Tools erleichtern den Wandel zu Remote-Audits
Die Zukunft des Audits ist digital

Die Zukunft des Audits ist digital
Die Rahmenbedingungen für die Auditierung von Managementsystemen verändern sich: Immer häufiger geht es darum, aus der realen Welt aktuelle Zustandsinformationen zu erfassen, diese umgehend auszuwerten, zu validieren und etwaige Korrekturmaßnahmen einzuleiten Bild: shutterstock.com
Die Rahmenbedingungen für Audits ändern sich. Ausgefeilte Konferenz- und Videotechnik löst gängige Audit-Methoden teilweise ab. Computergestützte Auditverfahren können bei Zertifizierungen wesentlich beitragen, die Effektivität und Effizienz zu erhöhen.

Der technologische Wandel und immer kürzere Innovationszyklen machen auch vor den Audits und Zertifizierungen keinen Halt. Die TIC-Branche (Testing, Inspektion, Certification) ist besonders herausgefordert. Das lateinisch abgeleitete Zuhören (audire) prägt ihr Selbstverständnis. Wie ist genau dieses personale Element – der kundige Vor-Ort-Eindruck – mit weltweiten Onlinevertriebswegen und digital vernetzten Produktionsbereichen vereinbar?

In vielen Sektoren löst sich die klassische lineare Abfolge von der Produktentwicklung über die Herstellung bis hin zum Marketing und Vertrieb auf. Gefragt ist heute vor allem die agile Interaktion mit den Kunden und Partnern der Lieferkette. In vielen Endprodukten sind daher umfangreiche Services aus vielen Bereichen der Herstellerorganisation integriert. Längst nicht mehr auf die Konformität der gesetzlichen Anforderungen beschränkt, müssen Audits daher die gesamte Prozesslandschaft der Lieferkette im Blick haben. Folglich verändern sich die Methoden der Auditierung und Zertifizierung. Prüfprotokolle und Berichte werden zunehmend digital abgefragt, was bis zur Vernetzung mit den IT-Systemen der Kunden reicht.
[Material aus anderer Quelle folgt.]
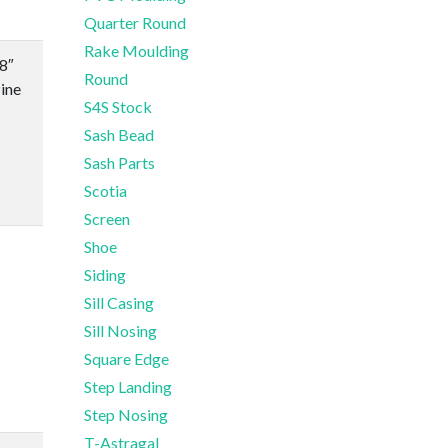
Quarter Round
Rake Moulding
/8″
Round
ine
S4S Stock
Sash Bead
Sash Parts
Scotia
Screen
Shoe
Siding
Sill Casing
Sill Nosing
Square Edge
Step Landing
Step Nosing
T-Astragal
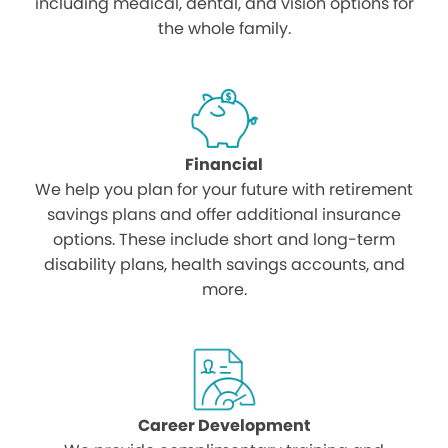
including medical, dental, and vision options for
the whole family.
Financial
We help you plan for your future with retirement
savings plans and offer additional insurance
options. These include short and long-term
disability plans, health savings accounts, and
more.
Career Development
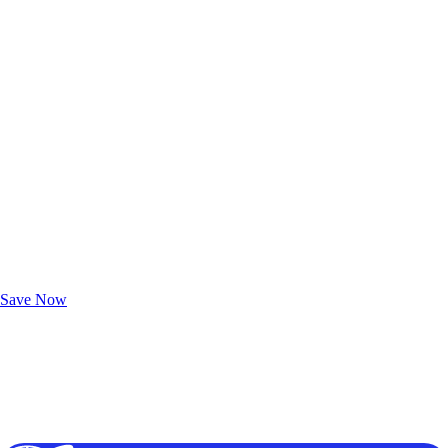
Exclusive Deals for AAA Members
Unlock Member-Only Ticket Savings
Save Now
Mit der massenhaften Verfügbarkeit von Daten werden nicht nur die produktionsspezifischen Indikatoren der Qualität beziehungsweise die Werttreiber messbar, sondern auch die Normen und Qualitätsstandards selbst. Unternehmen analysieren, inwiefern sich der Werttreiber nach der Auditierung verändert hat. Auch das Tempo nimmt zu. Auditergebnisse müssen rasch und standortübergreifend verfügbar sein.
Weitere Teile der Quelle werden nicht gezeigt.